Relatedly, a dose-sparing approach has been suggested, in which a fraction of the current dose could be given to vaccinees once a vaccine vial had been opened. This approach would have to be evaluated carefully to ensure that vaccinees received the appropriate quantity of diluted vaccine. In addition, the vaccine is recommended for persons 9 months of age or older (6 months or older in epidemic situations), and studies would be needed to determine whether dose-sparing vaccination was equivalent in children and adults.
Similarly, some experts have suggested using intradermal immunization rather than the traditional intramuscular or subcutaneous route.5 Although that option seems promising, the limited studies that have been conducted included no comparison between intradermal and conventional subcutaneous immunization with the same dose of vaccine. Moreover, these studies have involved vaccine from only two of the six manufacturers.
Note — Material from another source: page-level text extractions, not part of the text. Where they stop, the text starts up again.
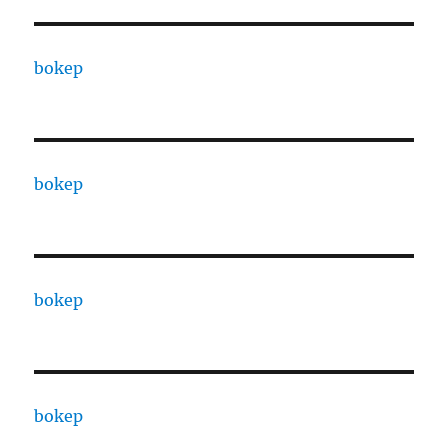
bokep
bokep
bokep
bokep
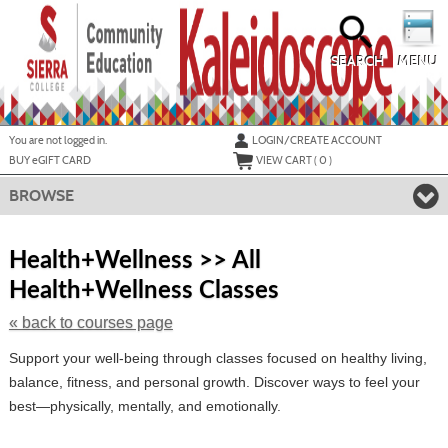
Skip
to
main
content
SEARCH
MENU
Y
ou are not logged in.
LOGIN/CREATE ACCOUNT
BUY
e
GIFT CARD
VIEW CART (
0
)
BROWSE
S
t
Health+Wellness >> All
c
Health+Wellness Classes
li
s
« back to courses page
Support your well-being through classes focused on healthy living,
balance, fitness, and personal growth. Discover ways to feel your
best—physically, mentally, and emotionally.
A third approach is to shift manufacturing from embryonated chicken eggs to a continuous cell line. This possibility proved unsuccessful when it was investigated in the 1980s, but cell-culture technology has greatly improved in the past 30 years. Notably, Sanofi Pasteur manufactures its chimeric yellow fever 17D-dengue (Dengvaxia) and chimeric yellow fever 17D-Japanese encephalitis (Imojev) vaccines in monkey kidney Vero cells, which suggests that Vero cells could be used to manufacture 17D vaccine. Of course, the immunogenicity and safety profile of such a Vero-cell–derived vaccine would need to be compared with that of currently licensed egg-derived vaccines.
Finally, there have been no systematic studies investigating the genome sequences of wild-type yellow fever virus strains from outbreaks to elucidate the evolution of the virus and help model the potential for outbreaks. There are 40 genomic sequences of wild-type yellow fever virus isolates in GenBank, of which 12 are from Brazil and 14 from Senegal, though the virus is currently found in 44 other countries. We still have much to learn about wild-type yellow fever virus.
In the short term, there will be difficulties in ensuring that sufficient vaccine is available to fight this major public health problem, but we have the opportunity to avoid vaccine shortfalls in the future. Toward that end, the WHO periodically reviews “Recommendations to Assure the Quality, Safety and Efficacy of Live Attenuated Yellow Fever Vaccines.” Now may be the time to revisit these requirements, which were last reviewed in 2010.